- **SOURCE DATA**
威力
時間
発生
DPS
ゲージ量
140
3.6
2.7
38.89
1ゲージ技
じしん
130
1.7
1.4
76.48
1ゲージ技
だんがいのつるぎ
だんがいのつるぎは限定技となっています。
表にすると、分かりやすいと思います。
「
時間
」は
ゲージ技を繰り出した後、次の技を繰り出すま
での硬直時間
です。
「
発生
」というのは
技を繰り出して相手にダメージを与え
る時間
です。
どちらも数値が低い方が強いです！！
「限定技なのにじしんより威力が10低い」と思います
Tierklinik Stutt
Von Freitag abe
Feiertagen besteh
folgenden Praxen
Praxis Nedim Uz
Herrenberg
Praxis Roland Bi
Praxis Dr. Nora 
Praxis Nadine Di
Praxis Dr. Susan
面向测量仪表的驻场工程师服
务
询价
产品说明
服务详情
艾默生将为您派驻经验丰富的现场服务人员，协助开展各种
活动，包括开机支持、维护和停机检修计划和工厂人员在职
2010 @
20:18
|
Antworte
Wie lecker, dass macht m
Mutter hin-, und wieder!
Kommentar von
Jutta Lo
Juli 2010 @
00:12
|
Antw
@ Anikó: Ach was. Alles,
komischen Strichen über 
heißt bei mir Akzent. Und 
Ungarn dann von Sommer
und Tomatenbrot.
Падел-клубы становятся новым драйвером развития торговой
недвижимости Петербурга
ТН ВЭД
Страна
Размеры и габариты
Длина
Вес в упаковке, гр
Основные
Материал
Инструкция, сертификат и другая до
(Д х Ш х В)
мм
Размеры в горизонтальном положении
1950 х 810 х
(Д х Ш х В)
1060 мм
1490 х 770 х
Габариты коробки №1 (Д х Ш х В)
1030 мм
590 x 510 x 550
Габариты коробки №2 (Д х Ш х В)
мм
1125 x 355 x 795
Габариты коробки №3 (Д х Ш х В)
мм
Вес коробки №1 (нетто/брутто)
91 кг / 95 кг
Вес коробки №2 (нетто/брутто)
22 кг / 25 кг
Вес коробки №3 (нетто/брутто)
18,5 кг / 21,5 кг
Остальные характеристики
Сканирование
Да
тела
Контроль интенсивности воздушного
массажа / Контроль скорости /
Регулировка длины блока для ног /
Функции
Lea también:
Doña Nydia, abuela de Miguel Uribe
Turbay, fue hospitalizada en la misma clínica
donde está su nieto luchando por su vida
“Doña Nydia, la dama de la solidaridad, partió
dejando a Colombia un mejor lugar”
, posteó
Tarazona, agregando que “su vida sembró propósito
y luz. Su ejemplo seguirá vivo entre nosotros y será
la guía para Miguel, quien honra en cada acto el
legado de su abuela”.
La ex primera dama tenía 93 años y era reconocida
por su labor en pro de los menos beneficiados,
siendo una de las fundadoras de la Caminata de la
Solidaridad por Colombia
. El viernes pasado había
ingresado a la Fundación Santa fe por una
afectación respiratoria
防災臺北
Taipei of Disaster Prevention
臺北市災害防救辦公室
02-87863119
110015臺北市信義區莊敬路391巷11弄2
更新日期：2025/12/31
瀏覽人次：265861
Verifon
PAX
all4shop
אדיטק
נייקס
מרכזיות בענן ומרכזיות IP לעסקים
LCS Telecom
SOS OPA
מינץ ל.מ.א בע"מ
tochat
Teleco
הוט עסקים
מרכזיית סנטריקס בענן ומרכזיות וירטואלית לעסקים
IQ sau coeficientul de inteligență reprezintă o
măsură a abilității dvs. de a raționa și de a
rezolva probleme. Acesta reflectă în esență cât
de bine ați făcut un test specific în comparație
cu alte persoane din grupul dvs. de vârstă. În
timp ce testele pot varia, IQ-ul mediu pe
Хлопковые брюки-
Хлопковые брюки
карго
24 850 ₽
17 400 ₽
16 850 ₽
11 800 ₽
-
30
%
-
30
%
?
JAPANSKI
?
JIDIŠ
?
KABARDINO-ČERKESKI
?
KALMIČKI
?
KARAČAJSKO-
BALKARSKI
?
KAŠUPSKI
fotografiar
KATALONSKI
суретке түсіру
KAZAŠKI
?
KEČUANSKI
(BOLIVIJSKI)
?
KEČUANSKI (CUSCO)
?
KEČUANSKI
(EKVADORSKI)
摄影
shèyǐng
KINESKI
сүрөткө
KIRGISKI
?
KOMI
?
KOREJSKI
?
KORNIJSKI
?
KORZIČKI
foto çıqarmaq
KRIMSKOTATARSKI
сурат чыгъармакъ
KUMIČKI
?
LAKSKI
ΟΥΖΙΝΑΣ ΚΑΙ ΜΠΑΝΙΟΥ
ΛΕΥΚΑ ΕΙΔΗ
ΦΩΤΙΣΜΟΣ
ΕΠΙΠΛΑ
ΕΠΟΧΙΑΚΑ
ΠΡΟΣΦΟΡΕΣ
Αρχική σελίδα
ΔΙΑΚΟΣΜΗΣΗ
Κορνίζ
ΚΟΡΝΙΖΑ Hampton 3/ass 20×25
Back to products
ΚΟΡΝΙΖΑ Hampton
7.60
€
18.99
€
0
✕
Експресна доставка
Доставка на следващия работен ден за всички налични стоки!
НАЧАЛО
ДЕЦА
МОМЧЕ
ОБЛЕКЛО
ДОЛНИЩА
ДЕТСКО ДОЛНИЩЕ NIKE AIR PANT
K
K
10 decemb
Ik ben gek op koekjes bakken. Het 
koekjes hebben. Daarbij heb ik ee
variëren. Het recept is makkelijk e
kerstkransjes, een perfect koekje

- **EXERCISE DIRECTIONS**
Restate all of the material exactly.

- **SOLUTION**
威力
時間
発生
DPS
ゲージ量
140
3.6
2.7
38.89
1ゲージ技
じしん
130
1.7
1.4
76.48
1ゲージ技
だんがいのつるぎ
だんがいのつるぎは限定技となっています。
表にすると、分かりやすいと思います。
「
時間
」は
ゲージ技を繰り出した後、次の技を繰り出すま
での硬直時間
です。
「
発生
」というのは
技を繰り出して相手にダメージを与え
る時間
です。
どちらも数値が低い方が強いです！！
「限定技なのにじしんより威力が10低い」と思います
Tierklinik Stutt
Von Freitag abe
Feiertagen besteh
folgenden Praxen
Praxis Nedim Uz
Herrenberg
Praxis Roland Bi
Praxis Dr. Nora 
Praxis Nadine Di
Praxis Dr. Susan
面向测量仪表的驻场工程师服
务
询价
产品说明
服务详情
艾默生将为您派驻经验丰富的现场服务人员，协助开展各种
活动，包括开机支持、维护和停机检修计划和工厂人员在职
2010 @
20:18
|
Antworte
Wie lecker, dass macht m
Mutter hin-, und wieder!
Kommentar von
Jutta Lo
Juli 2010 @
00:12
|
Antw
@ Anikó: Ach was. Alles,
komischen Strichen über 
heißt bei mir Akzent. Und 
Ungarn dann von Sommer
und Tomatenbrot.
Падел-клубы становятся новым драйвером развития торговой
недвижимости Петербурга
ТН ВЭД
Страна
Размеры и габариты
Длина
Вес в упаковке, гр
Основные
Материал
Инструкция, сертификат и другая до
(Д х Ш х В)
мм
Размеры в горизонтальном положении
1950 х 810 х
(Д х Ш х В)
1060 мм
1490 х 770 х
Габариты коробки №1 (Д х Ш х В)
1030 мм
590 x 510 x 550
Габариты коробки №2 (Д х Ш х В)
мм
1125 x 355 x 795
Габариты коробки №3 (Д х Ш х В)
мм
Вес коробки №1 (нетто/брутто)
91 кг / 95 кг
Вес коробки №2 (нетто/брутто)
22 кг / 25 кг
Вес коробки №3 (нетто/брутто)
18,5 кг / 21,5 кг
Остальные характеристики
Сканирование
Да
тела
Контроль интенсивности воздушного
массажа / Контроль скорости /
Регулировка длины блока для ног /
Функции
Lea también:
Doña Nydia, abuela de Miguel Uribe
Turbay, fue hospitalizada en la misma clínica
donde está su nieto luchando por su vida
“Doña Nydia, la dama de la solidaridad, partió
dejando a Colombia un mejor lugar”
, posteó
Tarazona, agregando que “su vida sembró propósito
y luz. Su ejemplo seguirá vivo entre nosotros y será
la guía para Miguel, quien honra en cada acto el
legado de su abuela”.
La ex primera dama tenía 93 años y era reconocida
por su labor en pro de los menos beneficiados,
siendo una de las fundadoras de la Caminata de la
Solidaridad por Colombia
. El viernes pasado había
ingresado a la Fundación Santa fe por una
afectación respiratoria
防災臺北
Taipei of Disaster Prevention
臺北市災害防救辦公室
02-87863119
110015臺北市信義區莊敬路391巷11弄2
更新日期：2025/12/31
瀏覽人次：265861
Verifon
PAX
all4shop
אדיטק
נייקס
מרכזיות בענן ומרכזיות IP לעסקים
LCS Telecom
SOS OPA
מינץ ל.מ.א בע"מ
tochat
Teleco
הוט עסקים
מרכזיית סנטריקס בענן ומרכזיות וירטואלית לעסקים
IQ sau coeficientul de inteligență reprezintă o
măsură a abilității dvs. de a raționa și de a
rezolva probleme. Acesta reflectă în esență cât
de bine ați făcut un test specific în comparație
cu alte persoane din grupul dvs. de vârstă. În
timp ce testele pot varia, IQ-ul mediu pe
Хлопковые брюки-
Хлопковые брюки
карго
24 850 ₽
17 400 ₽
16 850 ₽
11 800 ₽
-
30
%
-
30
%
?
JAPANSKI
?
JIDIŠ
?
KABARDINO-ČERKESKI
?
KALMIČKI
?
KARAČAJSKO-
BALKARSKI
?
KAŠUPSKI
fotografiar
KATALONSKI
суретке түсіру
KAZAŠKI
?
KEČUANSKI
(BOLIVIJSKI)
?
KEČUANSKI (CUSCO)
?
KEČUANSKI
(EKVADORSKI)
摄影
shèyǐng
KINESKI
сүрөткө
KIRGISKI
?
KOMI
?
KOREJSKI
?
KORNIJSKI
?
KORZIČKI
foto çıqarmaq
KRIMSKOTATARSKI
сурат чыгъармакъ
KUMIČKI
?
LAKSKI
ΟΥΖΙΝΑΣ ΚΑΙ ΜΠΑΝΙΟΥ
ΛΕΥΚΑ ΕΙΔΗ
ΦΩΤΙΣΜΟΣ
ΕΠΙΠΛΑ
ΕΠΟΧΙΑΚΑ
ΠΡΟΣΦΟΡΕΣ
Αρχική σελίδα
ΔΙΑΚΟΣΜΗΣΗ
Κορνίζ
ΚΟΡΝΙΖΑ Hampton 3/ass 20×25
Back to products
ΚΟΡΝΙΖΑ Hampton
7.60
€
18.99
€
0
✕
Експресна доставка
Доставка на следващия работен ден за всички налични стоки!
НАЧАЛО
ДЕЦА
МОМЧЕ
ОБЛЕКЛО
ДОЛНИЩА
ДЕТСКО ДОЛНИЩЕ NIKE AIR PANT
K
K
10 decemb
Ik ben gek op koekjes bakken. Het 
koekjes hebben. Daarbij heb ik ee
variëren. Het recept is makkelijk e
kerstkransjes, een perfect koekje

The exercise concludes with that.